WORK ITEM => From the first line to the last, retype the listing without any alteration.

DATA FOR ANALYSIS =>
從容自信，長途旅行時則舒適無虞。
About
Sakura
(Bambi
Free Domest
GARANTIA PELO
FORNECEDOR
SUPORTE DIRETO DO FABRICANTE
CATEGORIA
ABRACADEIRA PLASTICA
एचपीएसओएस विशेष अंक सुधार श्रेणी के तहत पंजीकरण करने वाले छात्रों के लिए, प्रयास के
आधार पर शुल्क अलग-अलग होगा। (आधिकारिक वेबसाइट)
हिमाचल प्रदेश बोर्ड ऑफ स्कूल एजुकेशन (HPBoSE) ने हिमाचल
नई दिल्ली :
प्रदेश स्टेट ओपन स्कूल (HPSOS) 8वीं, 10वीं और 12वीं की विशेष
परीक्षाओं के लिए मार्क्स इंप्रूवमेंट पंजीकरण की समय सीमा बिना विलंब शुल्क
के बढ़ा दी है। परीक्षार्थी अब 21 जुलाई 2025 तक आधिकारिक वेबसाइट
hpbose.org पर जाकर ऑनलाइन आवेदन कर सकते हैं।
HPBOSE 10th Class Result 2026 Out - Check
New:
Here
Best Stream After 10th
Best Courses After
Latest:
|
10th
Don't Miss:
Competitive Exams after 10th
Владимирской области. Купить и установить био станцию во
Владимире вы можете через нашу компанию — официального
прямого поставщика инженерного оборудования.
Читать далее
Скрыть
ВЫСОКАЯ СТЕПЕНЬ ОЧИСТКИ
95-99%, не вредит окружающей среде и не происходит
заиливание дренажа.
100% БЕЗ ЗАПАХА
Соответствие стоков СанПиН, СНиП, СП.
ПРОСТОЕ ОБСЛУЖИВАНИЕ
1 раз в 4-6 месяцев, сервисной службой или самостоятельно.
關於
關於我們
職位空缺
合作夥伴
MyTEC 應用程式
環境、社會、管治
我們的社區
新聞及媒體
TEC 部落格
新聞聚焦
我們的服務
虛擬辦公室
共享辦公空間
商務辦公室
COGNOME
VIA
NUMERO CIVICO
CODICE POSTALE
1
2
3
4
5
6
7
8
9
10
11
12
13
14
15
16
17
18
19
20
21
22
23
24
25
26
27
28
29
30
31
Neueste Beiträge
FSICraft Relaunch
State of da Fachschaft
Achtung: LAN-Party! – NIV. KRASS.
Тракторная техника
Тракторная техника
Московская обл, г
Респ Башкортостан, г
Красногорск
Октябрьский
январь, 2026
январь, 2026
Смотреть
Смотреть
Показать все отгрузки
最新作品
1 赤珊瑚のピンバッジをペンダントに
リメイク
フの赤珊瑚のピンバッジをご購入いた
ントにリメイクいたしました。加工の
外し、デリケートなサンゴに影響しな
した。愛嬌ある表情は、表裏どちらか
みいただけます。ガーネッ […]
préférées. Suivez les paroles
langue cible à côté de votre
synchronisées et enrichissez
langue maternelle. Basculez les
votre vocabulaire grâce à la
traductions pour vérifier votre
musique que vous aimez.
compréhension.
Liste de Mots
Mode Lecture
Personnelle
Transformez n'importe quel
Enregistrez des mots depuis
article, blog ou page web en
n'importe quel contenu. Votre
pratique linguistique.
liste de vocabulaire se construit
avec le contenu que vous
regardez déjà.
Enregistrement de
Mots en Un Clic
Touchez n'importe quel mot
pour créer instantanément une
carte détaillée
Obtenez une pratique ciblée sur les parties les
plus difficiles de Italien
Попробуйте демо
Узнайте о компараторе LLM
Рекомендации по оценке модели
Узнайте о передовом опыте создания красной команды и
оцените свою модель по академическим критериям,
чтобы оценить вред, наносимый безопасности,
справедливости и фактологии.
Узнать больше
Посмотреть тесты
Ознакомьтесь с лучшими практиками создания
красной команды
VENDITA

REPLY TO THE TASK =>
從容自信，長途旅行時則舒適無虞。
About
Sakura
(Bambi
Free Domest
GARANTIA PELO
FORNECEDOR
SUPORTE DIRETO DO FABRICANTE
CATEGORIA
ABRACADEIRA PLASTICA
एचपीएसओएस विशेष अंक सुधार श्रेणी के तहत पंजीकरण करने वाले छात्रों के लिए, प्रयास के
आधार पर शुल्क अलग-अलग होगा। (आधिकारिक वेबसाइट)
हिमाचल प्रदेश बोर्ड ऑफ स्कूल एजुकेशन (HPBoSE) ने हिमाचल
नई दिल्ली :
प्रदेश स्टेट ओपन स्कूल (HPSOS) 8वीं, 10वीं और 12वीं की विशेष
परीक्षाओं के लिए मार्क्स इंप्रूवमेंट पंजीकरण की समय सीमा बिना विलंब शुल्क
के बढ़ा दी है। परीक्षार्थी अब 21 जुलाई 2025 तक आधिकारिक वेबसाइट
hpbose.org पर जाकर ऑनलाइन आवेदन कर सकते हैं।
HPBOSE 10th Class Result 2026 Out - Check
New:
Here
Best Stream After 10th
Best Courses After
Latest:
|
10th
Don't Miss:
Competitive Exams after 10th
Владимирской области. Купить и установить био станцию во
Владимире вы можете через нашу компанию — официального
прямого поставщика инженерного оборудования.
Читать далее
Скрыть
ВЫСОКАЯ СТЕПЕНЬ ОЧИСТКИ
95-99%, не вредит окружающей среде и не происходит
заиливание дренажа.
100% БЕЗ ЗАПАХА
Соответствие стоков СанПиН, СНиП, СП.
ПРОСТОЕ ОБСЛУЖИВАНИЕ
1 раз в 4-6 месяцев, сервисной службой или самостоятельно.
關於
關於我們
職位空缺
合作夥伴
MyTEC 應用程式
環境、社會、管治
我們的社區
新聞及媒體
TEC 部落格
新聞聚焦
我們的服務
虛擬辦公室
共享辦公空間
商務辦公室
COGNOME
VIA
NUMERO CIVICO
CODICE POSTALE
1
2
3
4
5
6
7
8
9
10
11
12
13
14
15
16
17
18
19
20
21
22
23
24
25
26
27
28
29
30
31
Neueste Beiträge
FSICraft Relaunch
State of da Fachschaft
Achtung: LAN-Party! – NIV. KRASS.
Тракторная техника
Тракторная техника
Московская обл, г
Респ Башкортостан, г
Красногорск
Октябрьский
январь, 2026
январь, 2026
Смотреть
Смотреть
Показать все отгрузки
最新作品
1 赤珊瑚のピンバッジをペンダントに
リメイク
フの赤珊瑚のピンバッジをご購入いた
ントにリメイクいたしました。加工の
外し、デリケートなサンゴに影響しな
した。愛嬌ある表情は、表裏どちらか
みいただけます。ガーネッ […]
préférées. Suivez les paroles
langue cible à côté de votre
synchronisées et enrichissez
langue maternelle. Basculez les
votre vocabulaire grâce à la
traductions pour vérifier votre
musique que vous aimez.
compréhension.
Liste de Mots
Mode Lecture
Personnelle
Transformez n'importe quel
Enregistrez des mots depuis
article, blog ou page web en
n'importe quel contenu. Votre
pratique linguistique.
liste de vocabulaire se construit
avec le contenu que vous
regardez déjà.
Enregistrement de
Mots en Un Clic
Touchez n'importe quel mot
pour créer instantanément une
carte détaillée
Obtenez une pratique ciblée sur les parties les
plus difficiles de Italien
Попробуйте демо
Узнайте о компараторе LLM
Рекомендации по оценке модели
Узнайте о передовом опыте создания красной команды и
оцените свою модель по академическим критериям,
чтобы оценить вред, наносимый безопасности,
справедливости и фактологии.
Узнать больше
Посмотреть тесты
Ознакомьтесь с лучшими практиками создания
красной команды
VENDITA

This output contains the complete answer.